Of the cases that were finally resolved, 68% resulted in some relief from the courts. This does not mean that the inmates were set free or even that they were given a
life sentence. Rather, serious error (i.e., error that was not considered “harmless” by the courts) was found in either the guilt or sentencing trial. This error required that
there be a retrial if the prosecution wished to have a new conviction or death sentence imposed.
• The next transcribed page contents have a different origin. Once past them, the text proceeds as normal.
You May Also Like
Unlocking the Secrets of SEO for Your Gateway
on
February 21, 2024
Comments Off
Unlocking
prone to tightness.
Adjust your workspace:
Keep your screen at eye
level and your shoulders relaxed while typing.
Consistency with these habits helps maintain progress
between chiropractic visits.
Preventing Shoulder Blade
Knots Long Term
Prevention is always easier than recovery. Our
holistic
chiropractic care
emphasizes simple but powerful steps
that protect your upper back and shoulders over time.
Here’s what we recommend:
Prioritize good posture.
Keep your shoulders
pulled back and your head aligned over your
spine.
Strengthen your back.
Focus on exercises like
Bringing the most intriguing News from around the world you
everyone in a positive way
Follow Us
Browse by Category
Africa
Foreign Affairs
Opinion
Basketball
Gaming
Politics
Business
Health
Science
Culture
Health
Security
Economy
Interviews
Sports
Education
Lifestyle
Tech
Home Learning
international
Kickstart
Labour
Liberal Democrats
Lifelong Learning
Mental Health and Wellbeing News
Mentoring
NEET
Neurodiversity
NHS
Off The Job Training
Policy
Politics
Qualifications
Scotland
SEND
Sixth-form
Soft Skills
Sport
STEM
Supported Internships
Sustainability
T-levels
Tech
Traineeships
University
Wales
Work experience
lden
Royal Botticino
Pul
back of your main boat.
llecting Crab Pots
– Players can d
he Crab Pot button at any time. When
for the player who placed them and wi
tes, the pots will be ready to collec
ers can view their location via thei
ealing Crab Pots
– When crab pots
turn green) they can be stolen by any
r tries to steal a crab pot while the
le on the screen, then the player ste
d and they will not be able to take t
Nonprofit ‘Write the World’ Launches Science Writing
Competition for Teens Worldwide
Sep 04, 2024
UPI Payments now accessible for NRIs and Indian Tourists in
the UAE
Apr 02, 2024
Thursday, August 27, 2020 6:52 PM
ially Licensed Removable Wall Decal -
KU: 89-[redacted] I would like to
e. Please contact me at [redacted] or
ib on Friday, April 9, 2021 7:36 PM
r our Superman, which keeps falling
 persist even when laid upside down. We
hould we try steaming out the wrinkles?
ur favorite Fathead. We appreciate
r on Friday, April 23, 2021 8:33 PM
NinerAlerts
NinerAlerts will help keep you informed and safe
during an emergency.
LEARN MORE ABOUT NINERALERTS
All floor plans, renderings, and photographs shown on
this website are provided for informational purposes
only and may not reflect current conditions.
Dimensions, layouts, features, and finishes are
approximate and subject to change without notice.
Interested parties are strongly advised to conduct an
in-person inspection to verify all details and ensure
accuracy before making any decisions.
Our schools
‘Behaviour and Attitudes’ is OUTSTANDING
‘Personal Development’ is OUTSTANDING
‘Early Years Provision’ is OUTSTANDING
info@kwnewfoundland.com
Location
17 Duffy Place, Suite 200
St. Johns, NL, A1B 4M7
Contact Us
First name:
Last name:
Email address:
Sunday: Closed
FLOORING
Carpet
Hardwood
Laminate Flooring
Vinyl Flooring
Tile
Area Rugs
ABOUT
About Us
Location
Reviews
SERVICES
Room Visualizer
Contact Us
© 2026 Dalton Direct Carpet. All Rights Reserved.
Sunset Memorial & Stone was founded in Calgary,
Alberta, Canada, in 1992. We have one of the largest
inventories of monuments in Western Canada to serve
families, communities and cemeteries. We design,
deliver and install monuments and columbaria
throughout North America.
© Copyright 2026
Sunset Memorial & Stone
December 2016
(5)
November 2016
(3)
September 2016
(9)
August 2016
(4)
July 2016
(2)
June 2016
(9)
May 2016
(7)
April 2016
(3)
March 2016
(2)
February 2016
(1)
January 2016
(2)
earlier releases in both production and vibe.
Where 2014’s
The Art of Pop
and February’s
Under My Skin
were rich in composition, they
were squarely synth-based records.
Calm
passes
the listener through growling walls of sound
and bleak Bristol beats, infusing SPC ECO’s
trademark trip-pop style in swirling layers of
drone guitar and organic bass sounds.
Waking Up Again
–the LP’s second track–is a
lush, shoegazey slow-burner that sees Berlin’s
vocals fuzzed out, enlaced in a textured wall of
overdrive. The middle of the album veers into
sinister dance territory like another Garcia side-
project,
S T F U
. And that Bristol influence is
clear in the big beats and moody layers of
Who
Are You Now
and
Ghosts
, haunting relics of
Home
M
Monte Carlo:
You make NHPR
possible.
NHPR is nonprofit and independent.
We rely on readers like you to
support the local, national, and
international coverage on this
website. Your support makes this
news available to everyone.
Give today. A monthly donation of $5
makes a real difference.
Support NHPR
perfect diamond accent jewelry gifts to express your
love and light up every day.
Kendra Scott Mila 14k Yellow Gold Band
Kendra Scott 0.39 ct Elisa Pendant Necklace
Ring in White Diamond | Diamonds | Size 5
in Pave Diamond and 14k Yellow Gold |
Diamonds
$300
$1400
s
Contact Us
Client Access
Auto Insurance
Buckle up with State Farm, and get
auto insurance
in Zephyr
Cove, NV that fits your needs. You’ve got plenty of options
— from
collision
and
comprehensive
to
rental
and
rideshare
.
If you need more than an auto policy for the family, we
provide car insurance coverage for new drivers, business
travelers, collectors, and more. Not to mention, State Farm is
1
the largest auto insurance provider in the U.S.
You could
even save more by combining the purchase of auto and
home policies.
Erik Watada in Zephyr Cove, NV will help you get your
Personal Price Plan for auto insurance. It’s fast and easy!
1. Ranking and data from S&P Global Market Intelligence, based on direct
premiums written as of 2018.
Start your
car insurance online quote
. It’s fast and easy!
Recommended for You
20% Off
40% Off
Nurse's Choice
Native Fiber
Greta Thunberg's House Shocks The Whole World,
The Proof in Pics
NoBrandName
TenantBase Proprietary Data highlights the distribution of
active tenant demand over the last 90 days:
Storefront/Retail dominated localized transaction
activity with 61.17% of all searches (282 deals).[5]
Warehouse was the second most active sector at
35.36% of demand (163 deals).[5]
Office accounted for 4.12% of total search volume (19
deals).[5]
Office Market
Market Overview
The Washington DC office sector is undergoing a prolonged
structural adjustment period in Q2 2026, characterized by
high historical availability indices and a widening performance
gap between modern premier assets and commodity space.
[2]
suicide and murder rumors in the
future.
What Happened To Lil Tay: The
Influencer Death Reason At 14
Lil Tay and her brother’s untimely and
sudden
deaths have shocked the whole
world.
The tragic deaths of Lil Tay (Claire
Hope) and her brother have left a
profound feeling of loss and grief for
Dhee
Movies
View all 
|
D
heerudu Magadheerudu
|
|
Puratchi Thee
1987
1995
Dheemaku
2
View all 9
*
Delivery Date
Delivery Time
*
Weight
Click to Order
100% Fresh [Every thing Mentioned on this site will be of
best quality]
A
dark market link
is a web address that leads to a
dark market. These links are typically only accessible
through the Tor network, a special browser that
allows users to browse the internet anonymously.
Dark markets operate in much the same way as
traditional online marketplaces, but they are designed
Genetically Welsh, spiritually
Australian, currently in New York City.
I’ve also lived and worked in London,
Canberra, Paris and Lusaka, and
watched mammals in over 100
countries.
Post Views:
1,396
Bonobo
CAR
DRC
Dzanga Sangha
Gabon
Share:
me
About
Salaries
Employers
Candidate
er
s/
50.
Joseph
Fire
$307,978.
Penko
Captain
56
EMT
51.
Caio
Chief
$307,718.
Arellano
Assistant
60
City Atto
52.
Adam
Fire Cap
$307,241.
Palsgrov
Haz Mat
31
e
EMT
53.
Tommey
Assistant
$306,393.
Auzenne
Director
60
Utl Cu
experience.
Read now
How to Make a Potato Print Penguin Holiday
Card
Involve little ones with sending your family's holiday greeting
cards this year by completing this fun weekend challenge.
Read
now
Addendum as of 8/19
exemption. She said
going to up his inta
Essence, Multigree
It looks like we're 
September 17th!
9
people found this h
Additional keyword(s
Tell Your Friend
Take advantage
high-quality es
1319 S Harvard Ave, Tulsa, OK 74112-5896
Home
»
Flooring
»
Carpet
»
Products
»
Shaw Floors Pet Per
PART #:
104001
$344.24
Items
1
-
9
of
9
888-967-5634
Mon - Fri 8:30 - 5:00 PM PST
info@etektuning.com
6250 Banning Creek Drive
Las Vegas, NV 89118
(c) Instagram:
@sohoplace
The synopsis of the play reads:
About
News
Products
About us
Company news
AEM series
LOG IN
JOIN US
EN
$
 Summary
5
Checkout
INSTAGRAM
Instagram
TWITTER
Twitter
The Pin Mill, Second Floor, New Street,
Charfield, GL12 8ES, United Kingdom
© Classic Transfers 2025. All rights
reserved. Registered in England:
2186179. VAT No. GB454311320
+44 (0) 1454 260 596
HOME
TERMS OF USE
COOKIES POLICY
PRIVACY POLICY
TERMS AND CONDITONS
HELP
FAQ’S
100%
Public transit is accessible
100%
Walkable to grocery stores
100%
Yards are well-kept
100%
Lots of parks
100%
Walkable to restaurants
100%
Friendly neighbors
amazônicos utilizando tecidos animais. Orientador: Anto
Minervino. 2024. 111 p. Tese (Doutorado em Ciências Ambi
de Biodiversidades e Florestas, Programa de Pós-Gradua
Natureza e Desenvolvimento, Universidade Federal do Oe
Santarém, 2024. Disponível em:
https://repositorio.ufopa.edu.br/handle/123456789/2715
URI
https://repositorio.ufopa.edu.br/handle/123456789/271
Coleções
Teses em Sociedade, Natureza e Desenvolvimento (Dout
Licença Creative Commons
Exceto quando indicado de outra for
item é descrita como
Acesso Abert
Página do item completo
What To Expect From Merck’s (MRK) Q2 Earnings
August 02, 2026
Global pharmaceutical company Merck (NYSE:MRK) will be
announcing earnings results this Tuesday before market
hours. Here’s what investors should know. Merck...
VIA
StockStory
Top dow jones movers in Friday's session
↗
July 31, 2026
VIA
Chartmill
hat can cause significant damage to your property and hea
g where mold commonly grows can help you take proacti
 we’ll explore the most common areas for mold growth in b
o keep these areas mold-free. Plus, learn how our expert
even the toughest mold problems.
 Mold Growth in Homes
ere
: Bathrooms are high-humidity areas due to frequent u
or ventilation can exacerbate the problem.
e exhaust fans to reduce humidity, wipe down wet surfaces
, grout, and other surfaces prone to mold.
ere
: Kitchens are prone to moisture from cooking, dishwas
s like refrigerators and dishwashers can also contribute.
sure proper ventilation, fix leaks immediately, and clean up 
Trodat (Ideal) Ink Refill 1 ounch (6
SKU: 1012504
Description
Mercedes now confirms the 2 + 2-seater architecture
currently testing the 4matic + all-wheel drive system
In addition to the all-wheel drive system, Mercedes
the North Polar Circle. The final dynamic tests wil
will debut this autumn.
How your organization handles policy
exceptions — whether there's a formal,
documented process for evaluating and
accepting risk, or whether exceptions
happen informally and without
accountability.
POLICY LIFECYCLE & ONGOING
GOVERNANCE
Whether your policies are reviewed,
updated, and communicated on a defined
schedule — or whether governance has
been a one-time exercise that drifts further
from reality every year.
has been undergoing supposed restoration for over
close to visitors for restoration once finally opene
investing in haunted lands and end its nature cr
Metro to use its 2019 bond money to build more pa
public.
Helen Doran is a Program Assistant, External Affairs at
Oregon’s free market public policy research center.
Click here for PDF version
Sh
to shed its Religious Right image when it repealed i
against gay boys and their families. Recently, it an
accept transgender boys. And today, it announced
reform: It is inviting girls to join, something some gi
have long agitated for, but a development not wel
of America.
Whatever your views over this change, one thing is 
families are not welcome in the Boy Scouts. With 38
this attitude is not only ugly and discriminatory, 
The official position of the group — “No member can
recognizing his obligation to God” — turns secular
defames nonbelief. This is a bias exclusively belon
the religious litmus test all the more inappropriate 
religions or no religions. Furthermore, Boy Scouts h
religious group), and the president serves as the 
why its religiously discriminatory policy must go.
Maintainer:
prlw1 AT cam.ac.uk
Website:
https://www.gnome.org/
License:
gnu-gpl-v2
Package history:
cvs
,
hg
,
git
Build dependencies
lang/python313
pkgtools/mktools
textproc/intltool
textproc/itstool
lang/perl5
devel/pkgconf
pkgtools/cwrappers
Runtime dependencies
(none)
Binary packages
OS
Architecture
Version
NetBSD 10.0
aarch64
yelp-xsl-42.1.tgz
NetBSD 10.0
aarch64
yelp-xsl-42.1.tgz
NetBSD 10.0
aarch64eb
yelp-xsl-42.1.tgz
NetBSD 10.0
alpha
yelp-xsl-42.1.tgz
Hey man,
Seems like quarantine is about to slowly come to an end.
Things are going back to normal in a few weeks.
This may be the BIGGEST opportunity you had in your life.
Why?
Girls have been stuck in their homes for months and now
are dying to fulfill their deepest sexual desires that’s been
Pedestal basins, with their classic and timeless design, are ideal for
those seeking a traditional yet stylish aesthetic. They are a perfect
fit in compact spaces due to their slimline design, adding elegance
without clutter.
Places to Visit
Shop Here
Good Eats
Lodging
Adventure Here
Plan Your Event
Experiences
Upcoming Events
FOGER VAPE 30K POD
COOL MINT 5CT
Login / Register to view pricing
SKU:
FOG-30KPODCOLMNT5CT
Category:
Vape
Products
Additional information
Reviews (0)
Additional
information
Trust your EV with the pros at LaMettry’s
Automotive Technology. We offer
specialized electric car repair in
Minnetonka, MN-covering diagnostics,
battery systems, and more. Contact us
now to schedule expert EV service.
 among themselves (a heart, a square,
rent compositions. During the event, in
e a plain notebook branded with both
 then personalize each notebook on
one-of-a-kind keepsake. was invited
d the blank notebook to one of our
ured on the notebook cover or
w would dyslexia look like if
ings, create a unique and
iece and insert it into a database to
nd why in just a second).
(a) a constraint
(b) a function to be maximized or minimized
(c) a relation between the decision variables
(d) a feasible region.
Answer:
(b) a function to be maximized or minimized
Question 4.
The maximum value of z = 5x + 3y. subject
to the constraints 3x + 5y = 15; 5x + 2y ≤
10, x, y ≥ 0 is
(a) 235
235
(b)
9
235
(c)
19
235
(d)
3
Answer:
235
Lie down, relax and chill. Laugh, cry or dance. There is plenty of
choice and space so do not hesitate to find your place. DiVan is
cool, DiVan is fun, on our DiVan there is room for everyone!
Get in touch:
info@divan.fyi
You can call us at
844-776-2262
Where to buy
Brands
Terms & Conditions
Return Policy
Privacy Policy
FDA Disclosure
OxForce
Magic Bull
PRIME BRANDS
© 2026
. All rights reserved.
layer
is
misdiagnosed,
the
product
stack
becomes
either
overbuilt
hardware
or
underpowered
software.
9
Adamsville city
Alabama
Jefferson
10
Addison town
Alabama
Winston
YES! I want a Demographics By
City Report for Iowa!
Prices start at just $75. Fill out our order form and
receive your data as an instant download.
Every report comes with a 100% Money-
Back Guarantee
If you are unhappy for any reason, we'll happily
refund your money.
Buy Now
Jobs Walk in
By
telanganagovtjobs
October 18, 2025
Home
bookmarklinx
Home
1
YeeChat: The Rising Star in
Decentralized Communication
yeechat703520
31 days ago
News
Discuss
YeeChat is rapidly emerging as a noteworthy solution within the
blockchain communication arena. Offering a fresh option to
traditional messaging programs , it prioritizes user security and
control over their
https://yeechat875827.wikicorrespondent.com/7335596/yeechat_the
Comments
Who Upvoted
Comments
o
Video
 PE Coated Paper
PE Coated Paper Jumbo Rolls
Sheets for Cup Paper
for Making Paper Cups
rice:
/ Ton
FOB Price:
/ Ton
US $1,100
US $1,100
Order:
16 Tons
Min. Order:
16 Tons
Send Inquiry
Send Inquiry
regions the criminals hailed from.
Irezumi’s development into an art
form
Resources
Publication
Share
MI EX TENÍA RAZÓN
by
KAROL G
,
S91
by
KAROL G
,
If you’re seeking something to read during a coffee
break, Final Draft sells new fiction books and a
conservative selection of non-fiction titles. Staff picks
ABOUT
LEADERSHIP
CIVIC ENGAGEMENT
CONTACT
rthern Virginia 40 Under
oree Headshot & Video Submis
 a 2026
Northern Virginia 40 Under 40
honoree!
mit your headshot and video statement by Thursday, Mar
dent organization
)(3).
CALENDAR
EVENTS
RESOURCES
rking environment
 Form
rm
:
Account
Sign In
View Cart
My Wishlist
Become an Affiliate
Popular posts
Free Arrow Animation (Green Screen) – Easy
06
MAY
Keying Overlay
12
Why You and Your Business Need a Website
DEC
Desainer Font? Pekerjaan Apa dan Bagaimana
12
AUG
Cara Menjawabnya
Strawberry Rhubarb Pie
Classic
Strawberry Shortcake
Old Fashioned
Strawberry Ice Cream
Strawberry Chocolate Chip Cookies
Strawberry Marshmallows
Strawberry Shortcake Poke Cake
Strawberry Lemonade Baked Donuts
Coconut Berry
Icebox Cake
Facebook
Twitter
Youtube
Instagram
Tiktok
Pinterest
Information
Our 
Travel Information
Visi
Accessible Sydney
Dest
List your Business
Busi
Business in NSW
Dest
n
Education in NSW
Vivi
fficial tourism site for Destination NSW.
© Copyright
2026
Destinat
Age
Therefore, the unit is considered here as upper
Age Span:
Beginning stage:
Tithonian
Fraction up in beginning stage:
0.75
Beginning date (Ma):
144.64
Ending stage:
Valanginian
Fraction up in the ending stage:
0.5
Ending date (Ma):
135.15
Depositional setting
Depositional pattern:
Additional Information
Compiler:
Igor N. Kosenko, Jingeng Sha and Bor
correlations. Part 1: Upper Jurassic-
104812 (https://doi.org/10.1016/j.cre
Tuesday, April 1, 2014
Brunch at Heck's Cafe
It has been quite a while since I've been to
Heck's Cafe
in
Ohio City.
Among the most frequent errors found by the courts were ineffectiveness of counsel and prosecutorial misconduct. Presumably, when the case was retried, the
defendant would have effective counsel, or evidence withheld by the prosecution would now be available to the defense. Prof. Liebman and his colleagues followed a
subset of these cases through their second trial; the overwhelming majority (82%) of defendants were not re-sentenced to death.
The publication of this study resulted in both widespread concern about the reliability of the death penalty system and sharp criticism of some claims of the study.
Critics rightly pointed out that the 68% of defendants who obtained relief were by no means innocent; many were re-sentenced to death in their second trials. Critics
also claimed that relief was more common in the earlier years of the study, while the death penalty was still being reformed after the 1972 Supreme Court case
Furman v. Georgia. More recent measures of the chances for relief, especially in the final stage of federal habeas corpus, indicate a smaller percentage of cases
obtaining relief.
Barriers to Obtaining Relief
Despite the variety of avenues in which to pursue relief, and the seemingly high chance of mistakes being discovered in cases that have been through the entire system,
the presence of serious error in a case does not guarantee a new trial or sentencing. If an issue is not raised, particularly in the latter two stages of the review process,
courts are unlikely to grant relief. In the more common scenario, attorneys for the death row inmate may either file a claim too late or neglect to include a claim in an
otherwise timely appeal. For the purposes of the courts, the failure to follow the rules of procedure is equivalent to not filing at all.
One of the cardinal rules of post-conviction proceedings is that any challenge to the proceedings must be raised at the first available opportunity. If it is not raised, the
claim is deemed to be waived. So, if the trial judge admits improper testimony but the defense attorney fails to object, the opportunity to challenge that testimony on
appeal is probably lost. Similarly, if a federal constitutional challenge could have been made in one’s direct appeal, but instead the attorney waited until the time for
federal review to raise the claim, it will probably be barred from consideration.
There is an obvious tension between the state’s concern for finality and the defendant’s interests in escaping a wrongful execution. Because the defendant’s stake in
the outcome is very high, the procedural rules barring review do have exceptions. They usually require that if a belated claim is to be allowed, it must have the
potential of exonerating the defendant. Mere correction of a mistake made at trial, even a serious constitutional mistake, will not suffice.